### WHAT TO PRODUCE
Copy out every line of the data where the word "nawet" is found.

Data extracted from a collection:
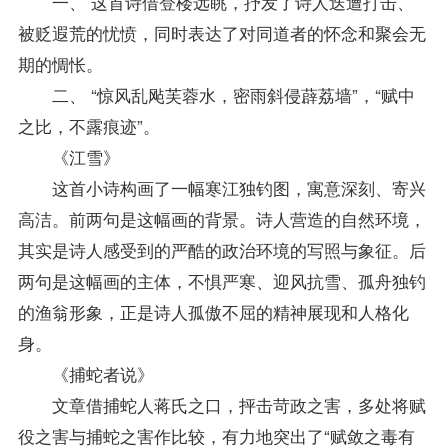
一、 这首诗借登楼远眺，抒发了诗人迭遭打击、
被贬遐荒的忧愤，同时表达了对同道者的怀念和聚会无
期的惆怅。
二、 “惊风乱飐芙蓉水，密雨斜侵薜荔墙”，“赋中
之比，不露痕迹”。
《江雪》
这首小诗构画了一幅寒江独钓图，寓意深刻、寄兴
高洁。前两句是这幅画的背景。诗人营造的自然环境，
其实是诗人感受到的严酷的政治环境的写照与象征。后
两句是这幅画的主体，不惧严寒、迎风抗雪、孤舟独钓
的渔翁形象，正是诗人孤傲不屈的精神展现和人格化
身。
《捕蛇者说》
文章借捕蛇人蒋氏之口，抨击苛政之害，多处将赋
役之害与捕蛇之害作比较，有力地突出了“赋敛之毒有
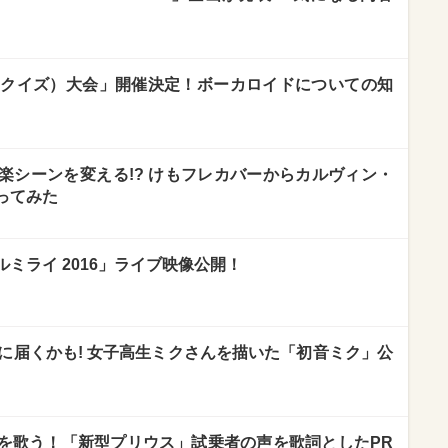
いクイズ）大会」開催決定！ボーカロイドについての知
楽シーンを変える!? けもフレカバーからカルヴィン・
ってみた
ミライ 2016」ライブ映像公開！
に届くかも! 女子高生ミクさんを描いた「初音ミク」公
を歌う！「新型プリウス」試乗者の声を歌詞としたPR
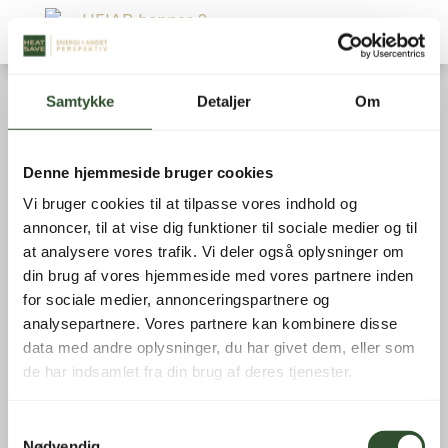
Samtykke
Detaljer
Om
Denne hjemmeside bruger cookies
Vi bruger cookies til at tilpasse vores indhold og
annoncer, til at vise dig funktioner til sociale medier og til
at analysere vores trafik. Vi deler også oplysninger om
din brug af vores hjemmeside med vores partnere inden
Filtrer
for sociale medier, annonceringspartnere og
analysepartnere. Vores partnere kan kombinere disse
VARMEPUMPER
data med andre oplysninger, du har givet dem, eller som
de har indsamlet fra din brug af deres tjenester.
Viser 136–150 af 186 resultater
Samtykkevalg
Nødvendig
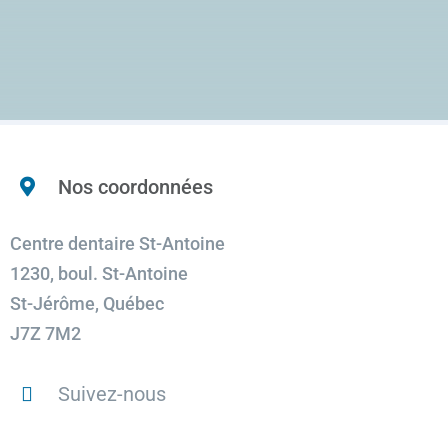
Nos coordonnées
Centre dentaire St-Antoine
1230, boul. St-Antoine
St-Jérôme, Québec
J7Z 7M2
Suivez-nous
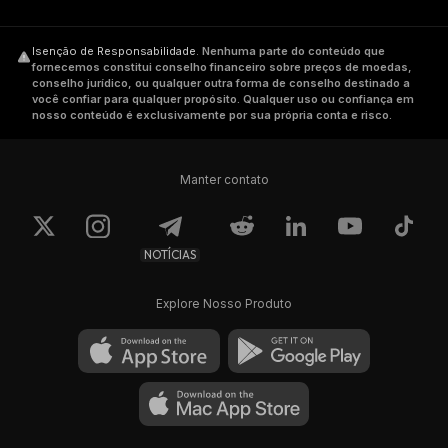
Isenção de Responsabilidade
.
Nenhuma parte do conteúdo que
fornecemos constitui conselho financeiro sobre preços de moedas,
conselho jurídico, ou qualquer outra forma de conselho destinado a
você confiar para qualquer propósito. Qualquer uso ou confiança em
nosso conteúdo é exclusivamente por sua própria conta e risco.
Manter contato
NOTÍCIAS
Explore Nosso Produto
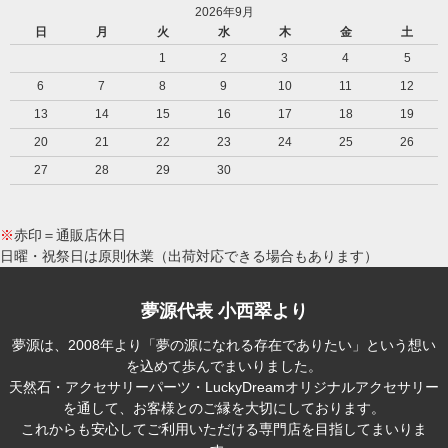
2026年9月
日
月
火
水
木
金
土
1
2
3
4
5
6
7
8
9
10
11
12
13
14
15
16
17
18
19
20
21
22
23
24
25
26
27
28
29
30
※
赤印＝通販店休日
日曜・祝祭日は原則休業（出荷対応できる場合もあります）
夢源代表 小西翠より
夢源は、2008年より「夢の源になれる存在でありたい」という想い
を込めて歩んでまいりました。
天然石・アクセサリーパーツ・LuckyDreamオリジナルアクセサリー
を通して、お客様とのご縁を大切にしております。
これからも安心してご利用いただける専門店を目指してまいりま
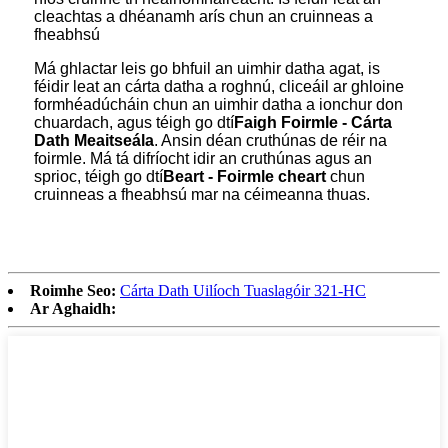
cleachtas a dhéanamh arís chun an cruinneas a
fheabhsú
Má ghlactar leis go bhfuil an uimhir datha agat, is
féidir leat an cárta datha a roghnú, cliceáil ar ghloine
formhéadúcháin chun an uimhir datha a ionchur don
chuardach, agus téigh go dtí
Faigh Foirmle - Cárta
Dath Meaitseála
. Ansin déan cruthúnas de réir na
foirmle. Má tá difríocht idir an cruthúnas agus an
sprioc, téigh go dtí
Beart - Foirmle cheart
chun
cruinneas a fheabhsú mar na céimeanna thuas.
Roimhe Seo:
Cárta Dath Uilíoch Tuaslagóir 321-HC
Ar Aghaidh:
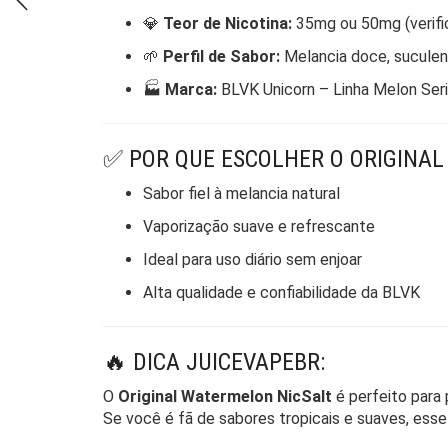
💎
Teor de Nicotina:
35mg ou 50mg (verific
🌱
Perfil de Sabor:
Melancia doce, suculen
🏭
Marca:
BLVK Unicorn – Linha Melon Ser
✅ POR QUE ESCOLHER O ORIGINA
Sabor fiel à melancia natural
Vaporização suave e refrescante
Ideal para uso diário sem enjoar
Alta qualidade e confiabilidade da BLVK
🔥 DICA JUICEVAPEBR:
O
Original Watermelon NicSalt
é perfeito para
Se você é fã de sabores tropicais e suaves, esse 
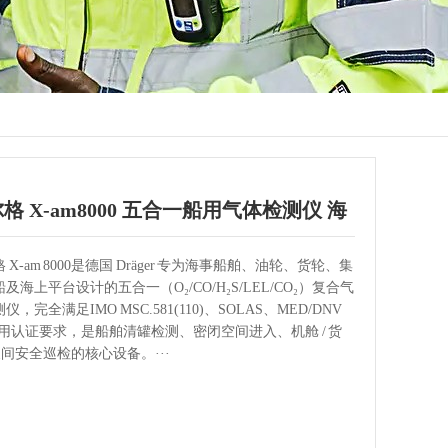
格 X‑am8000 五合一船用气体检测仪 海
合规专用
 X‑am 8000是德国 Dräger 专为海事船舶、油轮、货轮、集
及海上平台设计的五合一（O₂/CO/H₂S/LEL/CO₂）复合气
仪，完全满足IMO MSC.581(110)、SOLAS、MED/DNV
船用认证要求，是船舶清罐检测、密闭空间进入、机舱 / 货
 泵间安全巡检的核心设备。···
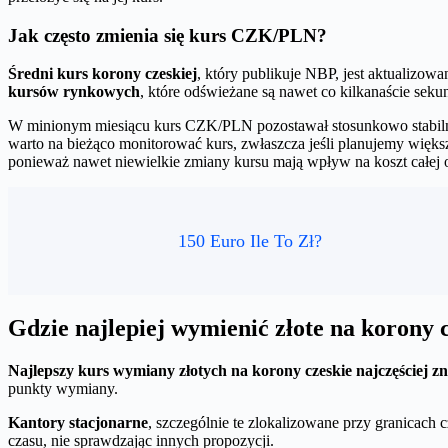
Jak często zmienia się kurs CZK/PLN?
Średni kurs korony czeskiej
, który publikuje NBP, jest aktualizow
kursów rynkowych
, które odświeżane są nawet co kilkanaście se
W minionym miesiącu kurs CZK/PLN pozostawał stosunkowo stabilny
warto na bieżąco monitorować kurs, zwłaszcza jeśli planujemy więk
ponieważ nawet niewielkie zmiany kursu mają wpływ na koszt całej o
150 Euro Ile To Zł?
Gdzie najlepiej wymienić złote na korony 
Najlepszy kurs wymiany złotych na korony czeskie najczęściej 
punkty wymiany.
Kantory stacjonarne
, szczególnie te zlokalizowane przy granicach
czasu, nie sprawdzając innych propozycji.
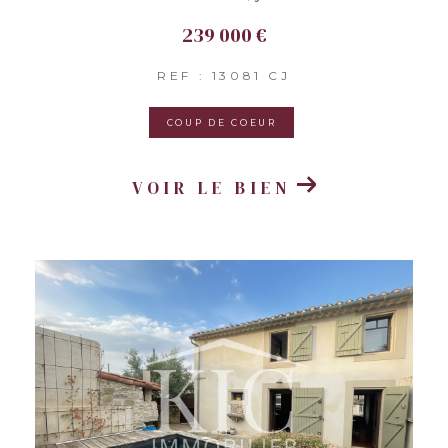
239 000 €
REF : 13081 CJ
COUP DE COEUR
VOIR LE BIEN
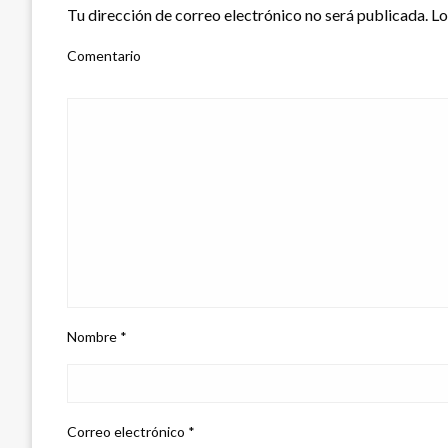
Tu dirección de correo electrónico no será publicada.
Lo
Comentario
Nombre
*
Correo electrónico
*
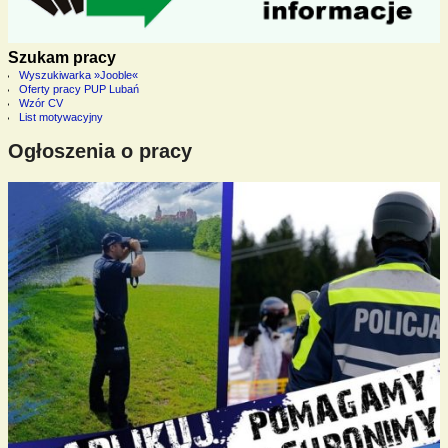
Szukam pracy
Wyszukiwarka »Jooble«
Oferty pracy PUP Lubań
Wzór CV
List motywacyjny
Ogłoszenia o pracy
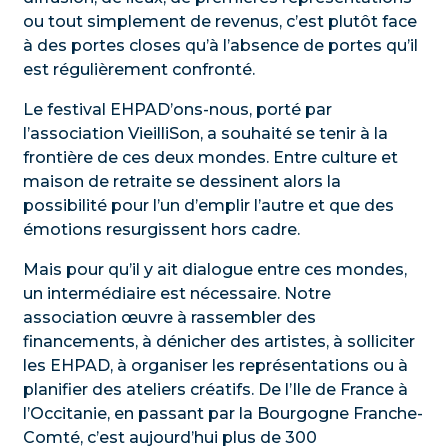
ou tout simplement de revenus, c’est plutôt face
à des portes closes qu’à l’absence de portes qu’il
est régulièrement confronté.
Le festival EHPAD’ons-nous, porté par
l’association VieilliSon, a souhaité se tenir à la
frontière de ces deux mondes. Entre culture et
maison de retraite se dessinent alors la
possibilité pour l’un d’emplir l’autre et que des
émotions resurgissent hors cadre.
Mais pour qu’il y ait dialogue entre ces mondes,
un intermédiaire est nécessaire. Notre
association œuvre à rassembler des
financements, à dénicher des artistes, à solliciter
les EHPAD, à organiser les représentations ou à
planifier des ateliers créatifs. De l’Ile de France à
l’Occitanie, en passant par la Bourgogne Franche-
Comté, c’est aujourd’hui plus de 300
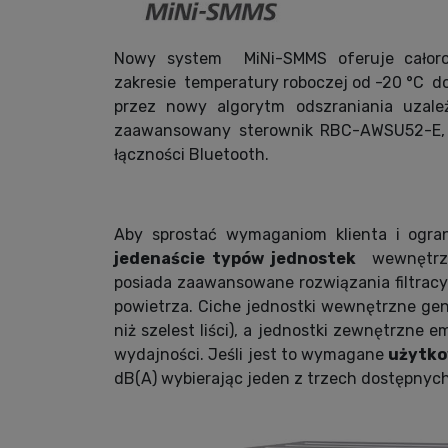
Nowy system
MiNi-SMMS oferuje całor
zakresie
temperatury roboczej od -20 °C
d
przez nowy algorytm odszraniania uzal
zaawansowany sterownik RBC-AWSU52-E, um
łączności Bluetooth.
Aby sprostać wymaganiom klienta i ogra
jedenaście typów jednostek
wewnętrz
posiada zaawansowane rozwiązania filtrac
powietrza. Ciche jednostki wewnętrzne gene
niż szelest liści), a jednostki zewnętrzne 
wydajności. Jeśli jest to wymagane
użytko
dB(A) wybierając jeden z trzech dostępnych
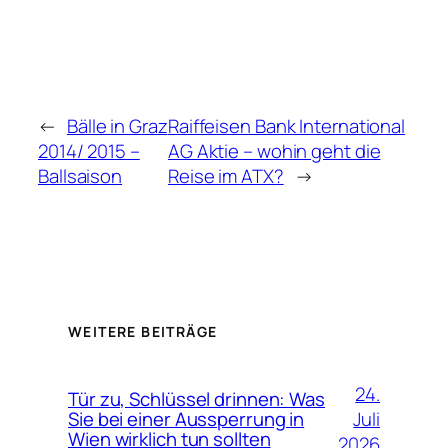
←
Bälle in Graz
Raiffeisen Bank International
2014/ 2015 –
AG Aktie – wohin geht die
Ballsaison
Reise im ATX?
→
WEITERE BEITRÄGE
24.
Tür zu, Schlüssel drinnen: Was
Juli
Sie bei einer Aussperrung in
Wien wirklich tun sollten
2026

### ANSWER TO THIS TASK
, które odświeżane są nawet co kilkanaście se
ponieważ nawet niewielkie zmiany kursu mają wpływ na koszt całej o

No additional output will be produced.